Con dos exposiciones, revaloran la herencia afrodescendiente en Veracruz

Con dos exposiciones, revaloran la herencia afrodescendiente en Veracruz

Veracruz, Ver., 13 de abril de 2016.- Divulgar la importancia de la participación de los afrodescendientes en el pasado y presente de México, es el objetivo de la exposición Lo de Candela: afrodescendientes en la Costa Chica de Guerrero y Oaxaca, México, muestra fotográfica que fue inaugurada como parte del XX Congreso Internacional de la Asociación Mexicana de Estudios del Caribe (AMEC), que se celebra en esta ciudad.

Conjuntamente con este registro de las comunidades de la Costa Chica de Guerrero y Oaxaca, se exhibe el trabajo del investigador puertorriqueño Pedro San Miguel, denominado Conde arriba, Conde abajo, que incluyen imágenes de otro lugar de encuentro situado en el área caribeña de Santo Domingo, en República Dominicana.

Lo de la Candela: afrodescendientes en la Costa Chica de Guerrero y Oaxaca es un proyecto realizado por Antonio Saavedra, José Luis Martínez Maldonado y Paulina García Hubard, con el apoyo del Programa Nacional Afrodescendientes y Diversidad Cultural en México y América Latina, de la Coordinación Nacional de Antropología del Instituto Nacional de Antropología e Historia (INAH).

La exposición se ha presentado en distintas sedes, entre ellas el Hay Festival 2014 en Cartagena, Colombia; cuenta con 20 fotos de estos artistas que han documentado la vida de las comunidades afrodescendientes de esas zonas desde hace varios años, y con cedulario y material gráfico que explican las características de estas poblaciones, su ubicación y algunas de sus manifestaciones culturales.

En ella, se explican cómo y para qué llegaron los africanos a México y a esas regiones costeras; además, busca coadyuvar en la prevención de la discriminación y el racismo en México y países de América Latina.

Por su parte, Conde arriba.

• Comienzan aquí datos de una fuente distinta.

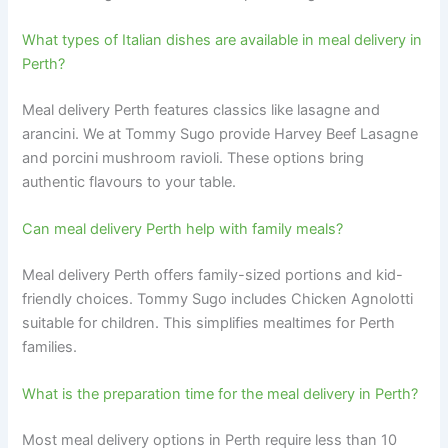
What types of Italian dishes are available in meal delivery in
Perth?
Meal delivery Perth features classics like lasagne and
arancini. We at Tommy Sugo provide Harvey Beef Lasagne
and porcini mushroom ravioli. These options bring
authentic flavours to your table.
Can meal delivery Perth help with family meals?
Meal delivery Perth offers family-sized portions and kid-
friendly choices. Tommy Sugo includes Chicken Agnolotti
suitable for children. This simplifies mealtimes for Perth
families.
What is the preparation time for the meal delivery in Perth?
Most meal delivery options in Perth require less than 10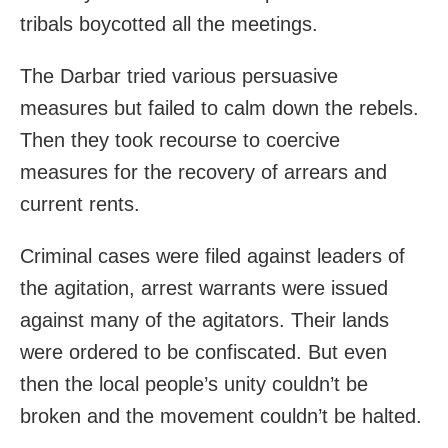
tribals boycotted all the meetings.
The Darbar tried various persuasive
measures but failed to calm down the rebels.
Then they took recourse to coercive
measures for the recovery of arrears and
current rents.
Criminal cases were filed against leaders of
the agitation, arrest warrants were issued
against many of the agitators. Their lands
were ordered to be confiscated. But even
then the local people’s unity couldn’t be
broken and the movement couldn’t be halted.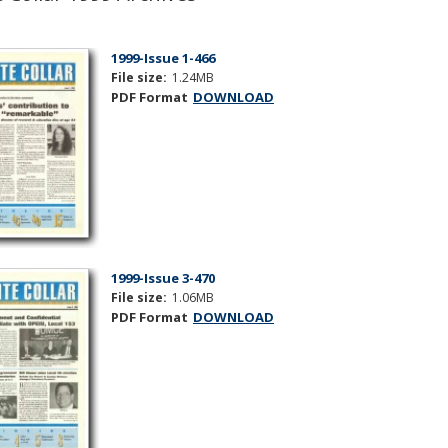
1999-Issue 1-466
File size:
1.24MB
PDF Format
DOWNLOAD
1999-Issue 3-470
File size:
1.06MB
PDF Format
DOWNLOAD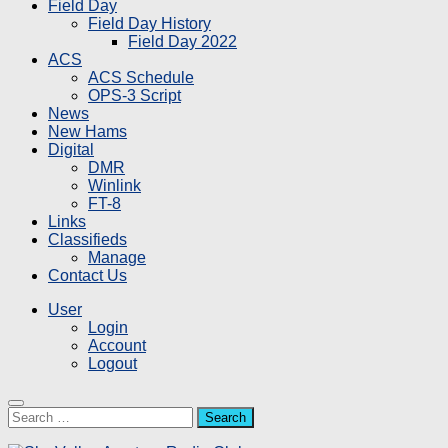
Field Day
Field Day History
Field Day 2022
ACS
ACS Schedule
OPS-3 Script
News
New Hams
Digital
DMR
Winlink
FT-8
Links
Classifieds
Manage
Contact Us
User
Login
Account
Logout
Search
for: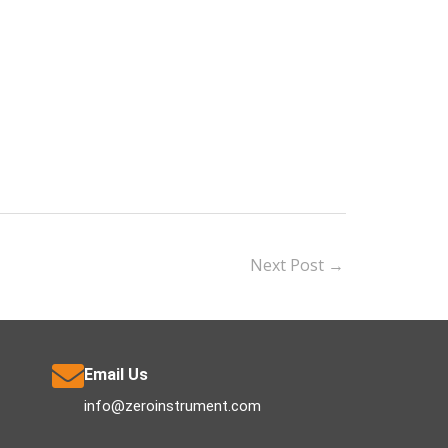
Next Post
→
Email Us
info@zeroinstrument.com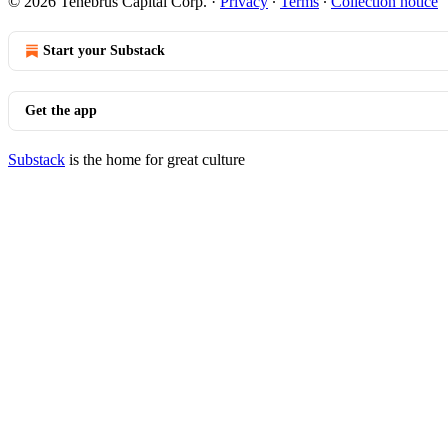
© 2026 Tenebrus Capital Corp.
·
Privacy
∙
Terms
∙
Collection notice
Start your Substack
Get the app
Substack
is the home for great culture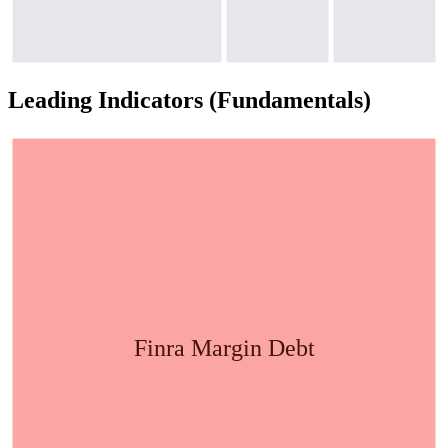
Leading Indicators (Fundamentals)
Finra Margin Debt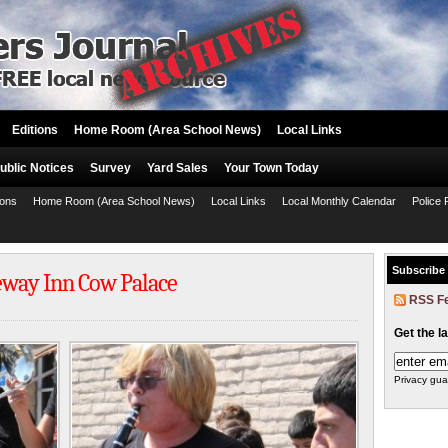
Editions
Home Room (Area School News)
Local Links
ublic Notices
Survey
Yard Sales
Your Town Today
ions
Home Room (Area School News)
Local Links
Local Monthly Calendar
Police 
Subscribe
eway Inn Cow Palace
RSS F
Get the l
Privacy gua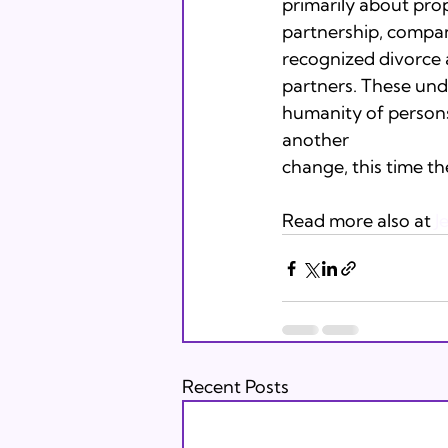
primarily about pro
partnership, compani
recognized divorce a
partners. These unde
humanity of persons 
another

change, this time t
Read more also at 
J
Recent Posts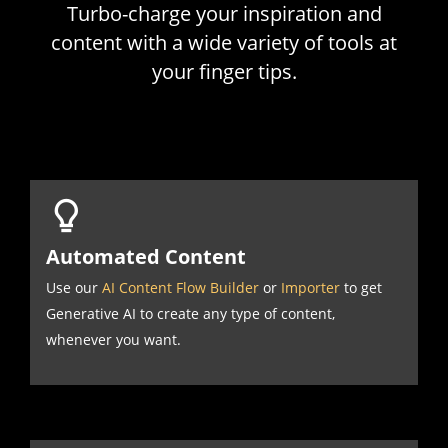
Turbo-charge your inspiration and
content with a wide variety of tools at
your finger tips.
Automated Content
Use our
AI Content Flow Builder
or
Importer
to get
Generative AI to create any type of content,
whenever you want.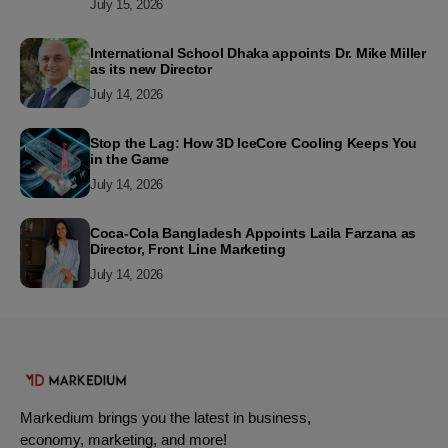
July 15, 2026
International School Dhaka appoints Dr. Mike Miller
as its new Director
July 14, 2026
Stop the Lag: How 3D IceCore Cooling Keeps You
in the Game
July 14, 2026
Coca-Cola Bangladesh Appoints Laila Farzana as
Director, Front Line Marketing
July 14, 2026
Markedium brings you the latest in business,
economy, marketing, and more!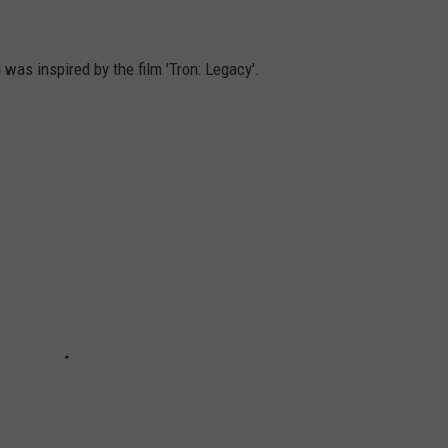
 was inspired by the film 'Tron: Legacy'.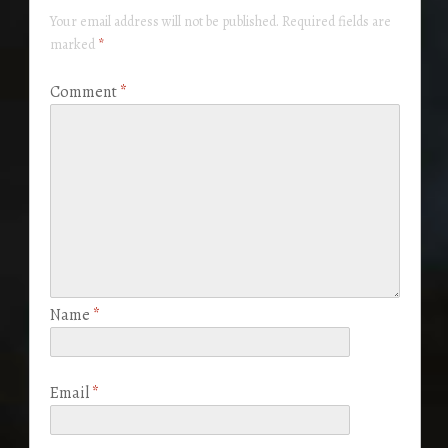
Your email address will not be published.
Required fields are
marked
*
Comment
*
Name
*
Email
*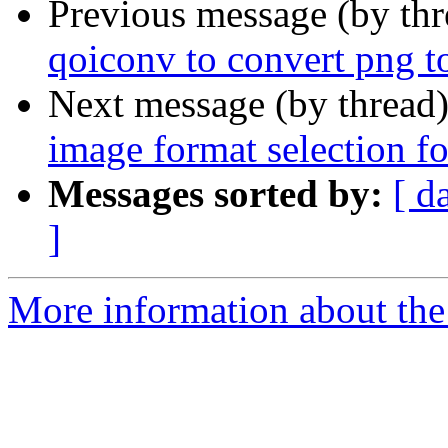
Previous message (by th
qoiconv to convert png t
Next message (by thread
image format selection fo
Messages sorted by:
[ d
]
More information about the 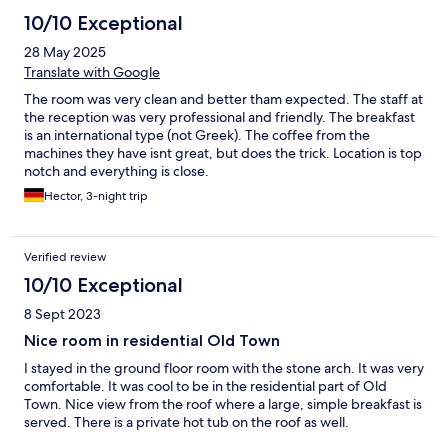
10/10 Exceptional
28 May 2025
Translate with Google
The room was very clean and better tham expected. The staff at
the reception was very professional and friendly. The breakfast
is an international type (not Greek). The coffee from the
machines they have isnt great, but does the trick. Location is top
notch and everything is close.
Hector, 3-night trip
Verified review
10/10 Exceptional
8 Sept 2023
Nice room in residential Old Town
I stayed in the ground floor room with the stone arch. It was very
comfortable. It was cool to be in the residential part of Old
Town. Nice view from the roof where a large, simple breakfast is
served. There is a private hot tub on the roof as well.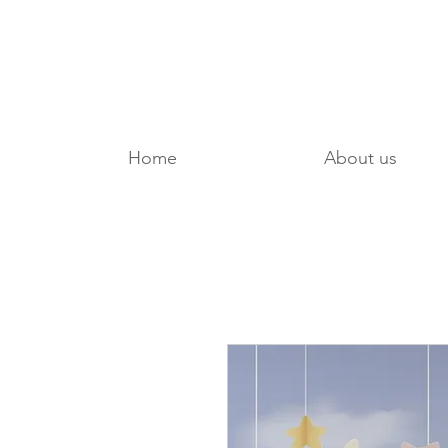
Home
About us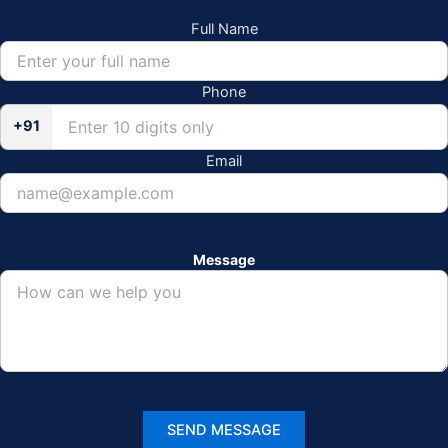
Full Name
Phone
+91
Email
Message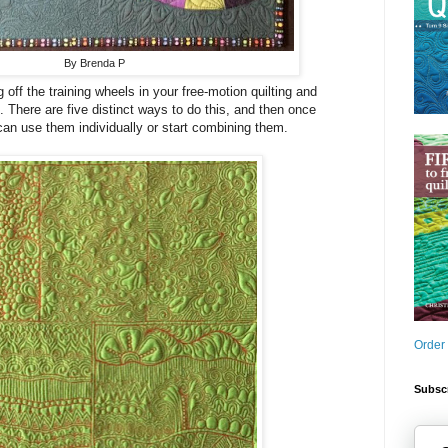
By Brenda P
g off the training wheels in your free-motion quilting and
. There are five distinct ways to do this, and then once
can use them individually or start combining them.
Order
Subscr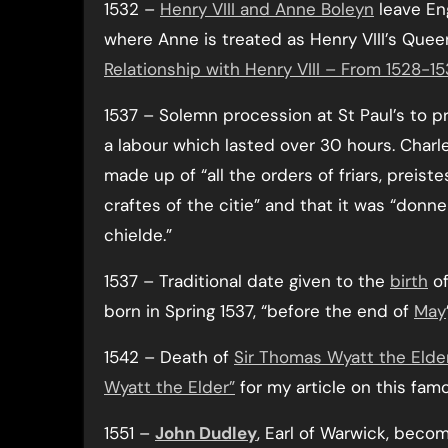
1532 –
Henry VIII and Anne Boleyn
leave Eng
where Anne is treated as Henry VIII’s Que
Relationship with Henry VIII – From 1528-1
1537 – Solemn procession at St Paul’s to p
a labour which lasted over 30 hours. Char
made up of “all the orders of friars, preist
craftes of the citie” and that it was “donn
chielde.”
1537 – Traditional date given to the
birth
o
born in Spring 1537, “before the end of
May
1542 – Death of
Sir Thomas Wyatt the Elde
Wyatt the Elder”
for my article on this fam
1551 –
John Dudley
, Earl of Warwick, bec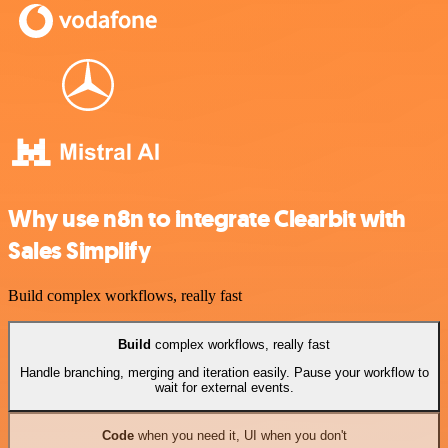
Why use n8n to integrate Clearbit with
Sales Simplify
Build complex workflows, really fast
Build
complex workflows, really fast
Handle branching, merging and iteration easily. Pause your workflow to
wait for external events.
Code
when you need it, UI when you don't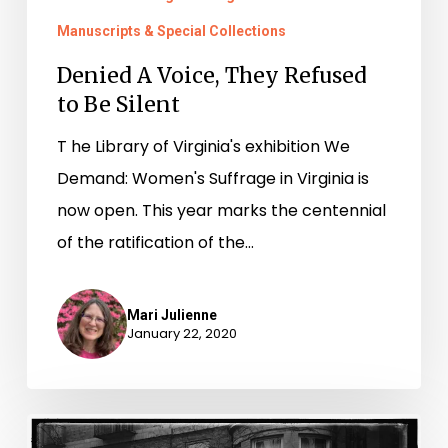
Manuscripts & Special Collections
Denied A Voice, They Refused
to Be Silent
T he Library of Virginia's exhibition We
Demand: Women's Suffrage in Virginia is
now open. This year marks the centennial
of the ratification of the…
Mari Julienne
January 22, 2020
“Unwarrented,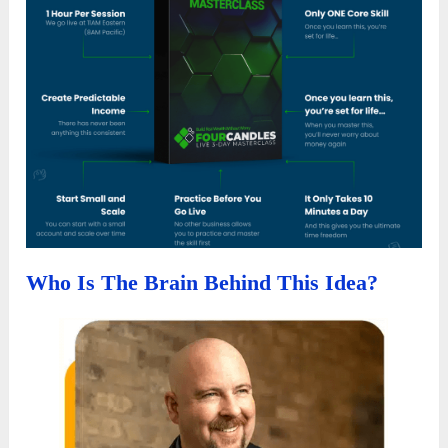
Who Is The Brain Behind This Idea?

Conde abajo recoge la historia de El Conde, antigua Calle del Clavijo, que data de 1543 y su nombre hace honor al Conde de Peñalba, quien enfrentó la invasión inglesa en 1655 en Dominicana.

Inmersa en la zona colonial de Santo Domingo, la calle rodeada de sus edificios, tiendas clásicas, bohemios y turistas, fue declarada en 1990 Patrimonio Cultural de la Humanidad por la Organización de las Naciones Unidas para la Educación, la Ciencia y la Cultura (UNESCO) y es uno de los lugares más visitados en la isla.